The project entails building a new southbound carriageway along a different route to the existing one. It consists of a series of very long tunnels equipped with an underground passage under the road surface for safety and other systems.
ContinueNatural tunnel; 1670 meters total length; Artificial window for parking area and vehicular bypass.
Artificial tunnel; 193 meters total length.
The Le Croci tunnel is a total of about 1670 m long and has an underground escape passage between the invert and the road surface. The road surface is connected with the underground passage via special pedestrian passages found in safety niches suitably equipped for emergencies. The rock formations encountered in building the Le Croci tunnel consist essentially of Monte Morello (alternate marly limestones, malms, clay marls and laminated argillites) and the argillites in the Sillano area (alternate highly laminated marly slates and calcarenites) in their various facies.
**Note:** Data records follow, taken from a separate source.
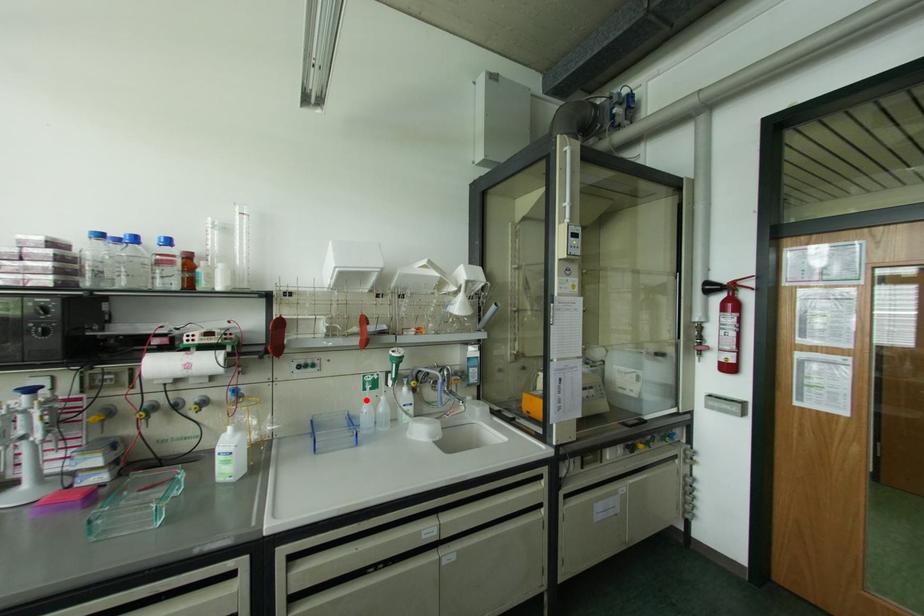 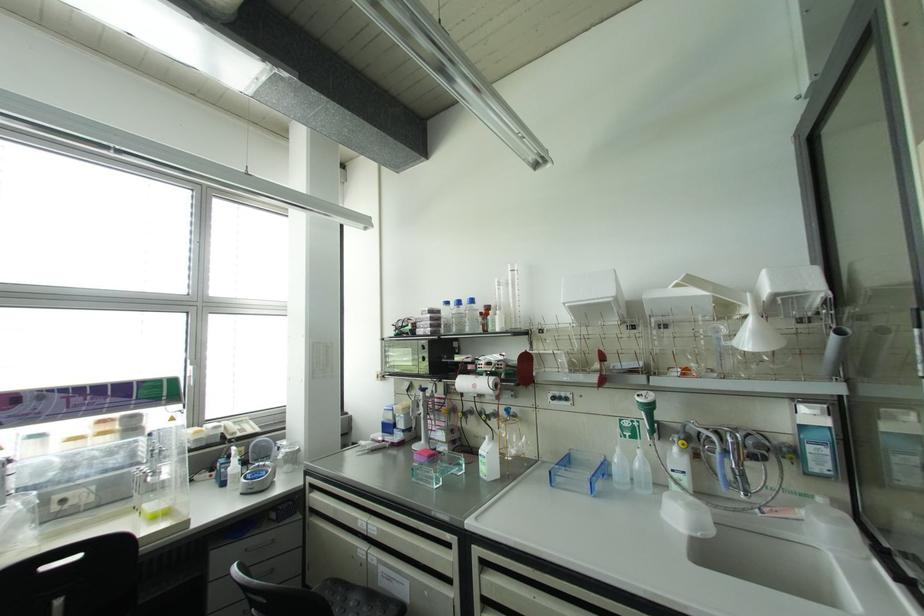 Question: I am providing you with two images of the same scene from different viewpoints. A red point is marked on the first image. Is the red point's position out of view in image 2?

Choices:
 (A) Yes
 (B) No

Answer: (B) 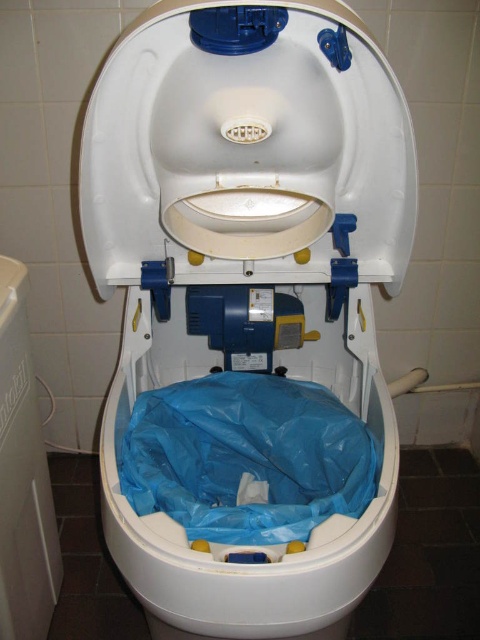 Question: Which object is the farthest from the white plastic toilet at center?

Choices:
 (A) white plastic toilet seat at center
 (B) blue plastic bag at center

Answer: (B)

Question: Among these objects, which one is nearest to the camera?

Choices:
 (A) white plastic toilet at center
 (B) blue plastic bag at center
 (C) white plastic toilet seat at center

Answer: (C)

Question: Does white plastic toilet at center come in front of white plastic toilet seat at center?

Choices:
 (A) yes
 (B) no

Answer: (B)

Question: Is white plastic toilet at center positioned at the back of white plastic toilet seat at center?

Choices:
 (A) no
 (B) yes

Answer: (B)

Question: Does white plastic toilet at center have a lesser width compared to white plastic toilet seat at center?

Choices:
 (A) no
 (B) yes

Answer: (A)

Question: Which point is farther to the camera?

Choices:
 (A) coord(352,109)
 (B) coord(298,468)

Answer: (B)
The water table is above the height of the crown almost everywhere. The maximum ground cover is about 90 m, and the minimum (2 m approx.) is found at a fault in Monte Morello. An intermediate service tunnel is to be dug in this area, which is just before the existing A1 underpass, to create an artificial lay-by and bypass link road with the other motorway carriageway.
The adjoining Case Forno tunnel is to have an overall length of about 193 m and will also house the new southbound carriageway. The tunnel passes through high ground about 370 m above sea level with substrates consisting of argillites belonging to the Sillano formation, under its alteration horizon consisting of a layer nearer the surface of eluvial-colluvial deposits.